How about a commercial restaurant or bar at about midnight? That’s a reasonable time to shut the hatch as well, as the staff need to clean up for the next day and it’ll be on into the night for them.
But how about a café on a trendy restaurant strip in the centre of town – on Saturday lunchtime? Closing the kitchen at 1:00 and turning the eaters out at 2:00 in the afternoon when they still have hunger and money seems to be a particularly stupid thing to do. Yet it happens all the time here in trendy, cosmopolitan Perth. Eat up and get out and you can admire our decor from the street…
We have been in the habit these last few years of thinking that Perth has become an international city, open for art, cuisine, and commerce. We thought that the days of the 1960’s when 1:00 Saturday saw the shop doors slam shut and the sidewalks roll up were finished. We thought we could get something to eat on Saturday Arvo, without having to go to a pub or the footy. So it might have been during the Café Spring…but we have passed into a different season. Back to the good old days of dead Saturday afternoon.

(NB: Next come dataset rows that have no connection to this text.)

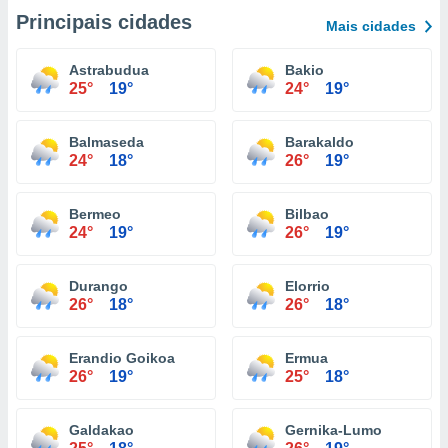
Principais cidades
Mais cidades
Astrabudua
Bakio
25°
19°
24°
19°
Balmaseda
Barakaldo
24°
18°
26°
19°
Bermeo
Bilbao
24°
19°
26°
19°
Durango
Elorrio
26°
18°
26°
18°
Erandio Goikoa
Ermua
26°
19°
25°
18°
Galdakao
Gernika-Lumo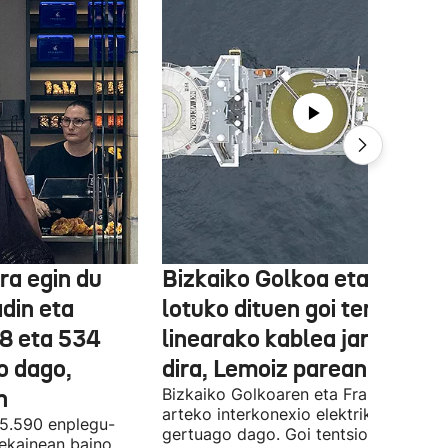
ra egin du
Bizkaiko Golkoa eta Frantz
din eta
lotuko dituen goi tentsioko
78 eta 534
linearako kablea jartzen ha
o dago,
dira, Lemoiz parean
n
Bizkaiko Golkoaren eta Frantziaren
arteko interkonexio elektrikoa
05.590 enplegu-
gertuago dago. Goi tentsioko linea
 ekainean baino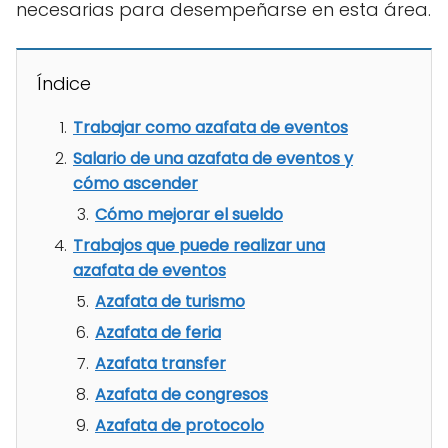
necesarias para desempeñarse en esta área.
Índice
Trabajar como azafata de eventos
Salario de una azafata de eventos y
cómo ascender
Cómo mejorar el sueldo
Trabajos que puede realizar una
azafata de eventos
Azafata de turismo
Azafata de feria
Azafata transfer
Azafata de congresos
Azafata de protocolo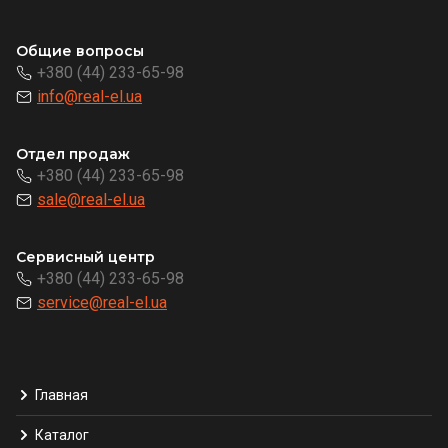
Общие вопросы
+380 (44) 233-65-98
info@real-el.ua
Отдел продаж
+380 (44) 233-65-98
sale@real-el.ua
Сервисный центр
+380 (44) 233-65-98
service@real-el.ua
Главная
Каталог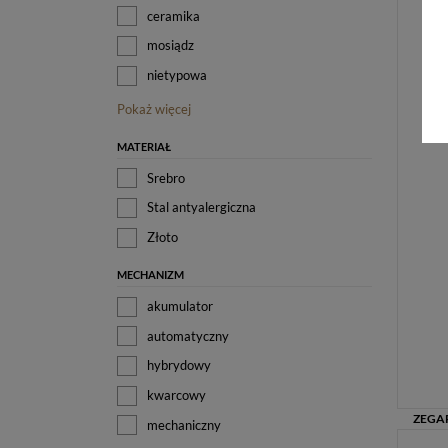
ceramika
mosiądz
nietypowa
Pokaż więcej
MATERIAŁ
Srebro
Stal antyalergiczna
Złoto
MECHANIZM
akumulator
automatyczny
hybrydowy
kwarcowy
mechaniczny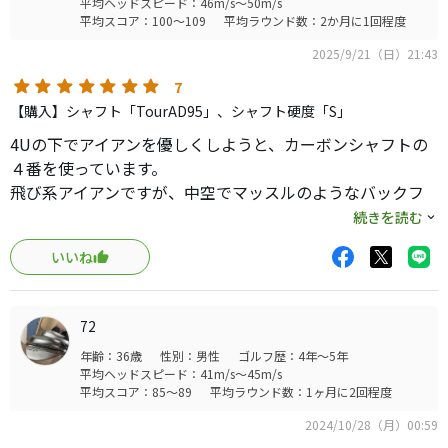
平均ヘッドスピード：46m/s～50m/s
平均スコア：100～109
平均ラウンド数：2か月に1回程度
2025/9/21（日）21:43
7
【購入】シャフト「TourAD95」、シャフト硬度「S」
4Uの下でアイアンを優しくしようと、カーボンシャフトの
４番を使っています。
飛び系アイアンですが、中空でマッスルのようなバックフ
ェイスが格好良いです。
続きを読む
弾き系ですが、フェースに乗る感触もあり、打感は気に入
いいね
っています。
高さも十分に出るので、長めのパー3で重宝しています。
72
年齢：36歳
性別：男性
ゴルフ歴：4年～5年
平均ヘッドスピード：41m/s～45m/s
平均スコア：85～89
平均ラウンド数：1ヶ月に2回程度
2024/10/28（月）00:59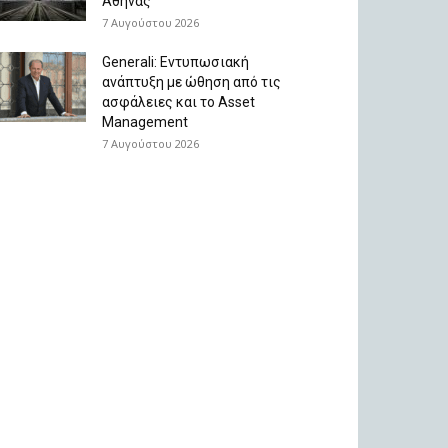
Αθήνας
7 Αυγούστου 2026
Generali: Eντυπωσιακή
ανάπτυξη με ώθηση από τις
ασφάλειες και το Asset
Management
7 Αυγούστου 2026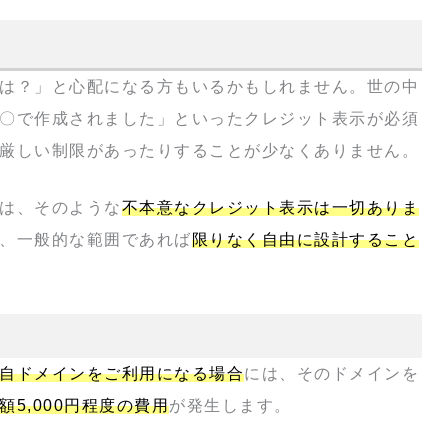
は？」と心配になる方もいるかもしれません。世の中
〇で作成されました」といったクレジット表示が必須
厳しい制限があったりすることが少なくありません。
は、そのような
不本意なクレジット表示は一切ありま
、一般的な範囲であれば
限りなく自由に設計すること
自ドメインをご利用になる場合
には、そのドメインを
5,000円程度の費用
が発生します。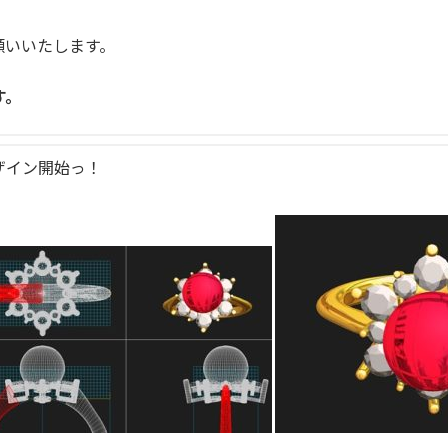
願いいたします。
す。
ザイン開始っ！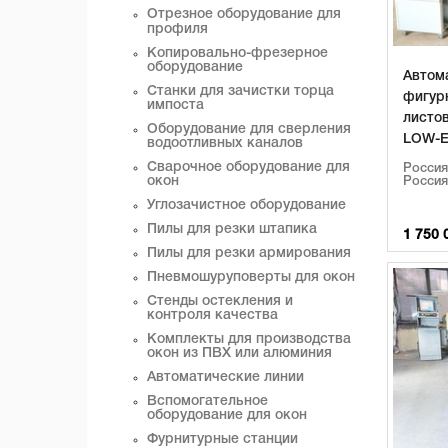
Отрезное оборудование для
профиля
Копировально-фрезерное
оборудование
Автом
Станки для зачистки торца
фигур
импоста
листов
Оборудование для сверления
LOW-E
водоотливных каналов
Сварочное оборудование для
Россия
окон
Россия
Углозачистное оборудование
Пилы для резки штапика
1 750 
Пилы для резки армирования
Пневмошуруповерты для окон
Стенды остекления и
контроля качества
Комплекты для производства
окон из ПВХ или алюминия
Автоматические линии
Вспомогательное
оборудование для окон
Фурнитурные станции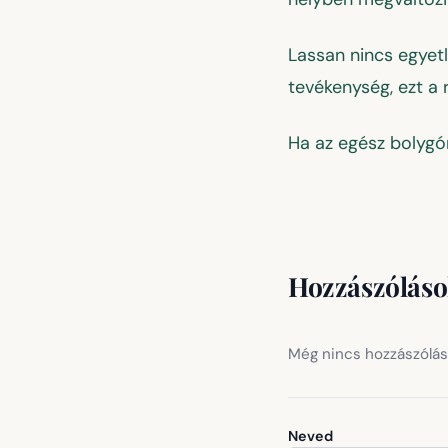
Lassan nincs egyet
tevékenység, ezt a r
Ha az egész bolygón
Hozzászólás
Még nincs hozzászólás.
Neved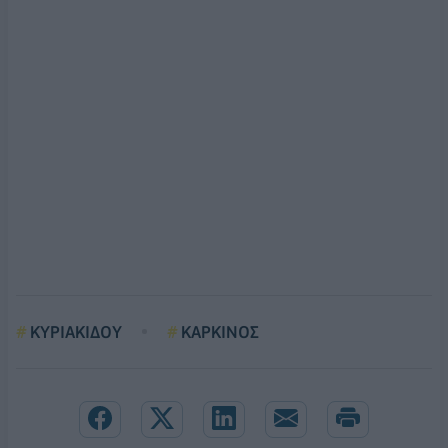
ΚΥΡΙΑΚΙΔΟΥ
ΚΑΡΚΙΝΟΣ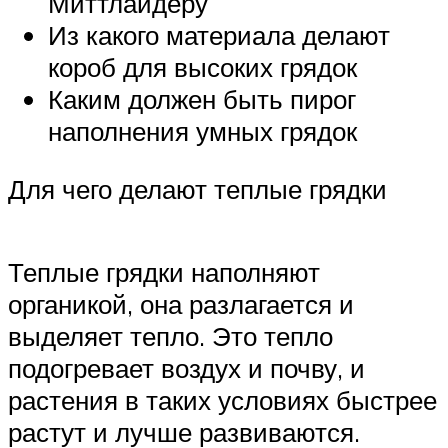
Миттлайдеру
Из какого материала делают
короб для высоких грядок
Каким должен быть пирог
наполнения умных грядок
Для чего делают теплые грядки
Теплые грядки наполняют
органикой, она разлагается и
выделяет тепло. Это тепло
подогревает воздух и почву, и
растения в таких условиях быстрее
растут и лучше развиваются.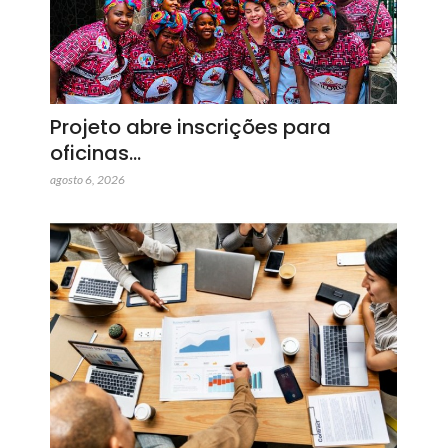
Projeto abre inscrições para
oficinas…
agosto 6, 2026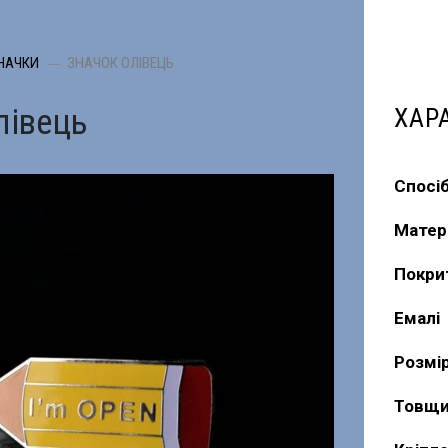
НАЧКИ
ЗНАЧОК ОЛІВЕЦЬ
лівець
ХАР
Спосі
Матер
Покри
Емалі
Розмі
Товщи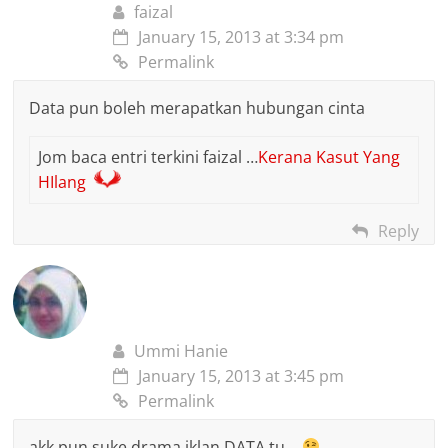
faizal
January 15, 2013 at 3:34 pm
Permalink
Data pun boleh merapatkan hubungan cinta
Jom baca entri terkini faizal …
Kerana Kasut Yang
HIlang
Reply
Ummi Hanie
January 15, 2013 at 3:45 pm
Permalink
akk pun suke drama iklan DATA tu…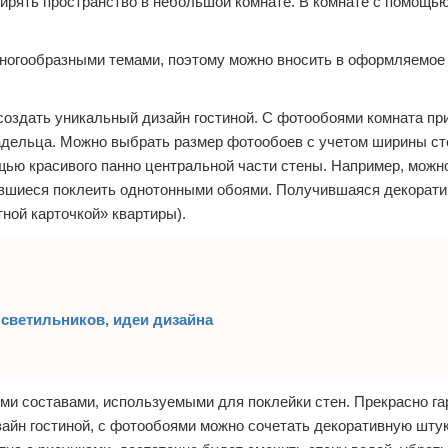
ирять пространство в небольшой комнате. В комнате с помощью
многообразными темами, поэтому можно вносить в оформляемо
 создать уникальный дизайн гостиной. С фотообоями комната пр
ладельца. Можно выбрать размер фотообоев с учетом ширины ст
ью красивого панно центральной части стены. Например, можн
тавшиеся поклеить однотонными обоями. Получившаяся декорати
ной карточкой» квартиры).
 светильников, идеи дизайна
ми составами, используемыми для поклейки стен. Прекрасно г
зайн гостиной, с фотообоями можно сочетать декоративную штук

Well, the coffee pot at home still works, and the biscuit barrel is full. And another lesson has been learned.
I rather like superstores. They are impersonal, but if they are big enough you can find all sorts of things to occupy your mind as you search for whatever it was you actually came in for. This is the principle of the giant size – you are forced to search and to be tempted all along the way.
I’m strong – I did not succumb to the plastic flamingos or the in-floor safe. The three hose clamps and spare toilet roll holder – it cost $ 1 – were all that drew money from me. But I was a little nonplussed at the end of the shopping experience to see that the entire row of cashier’s tills had no staff members serving them.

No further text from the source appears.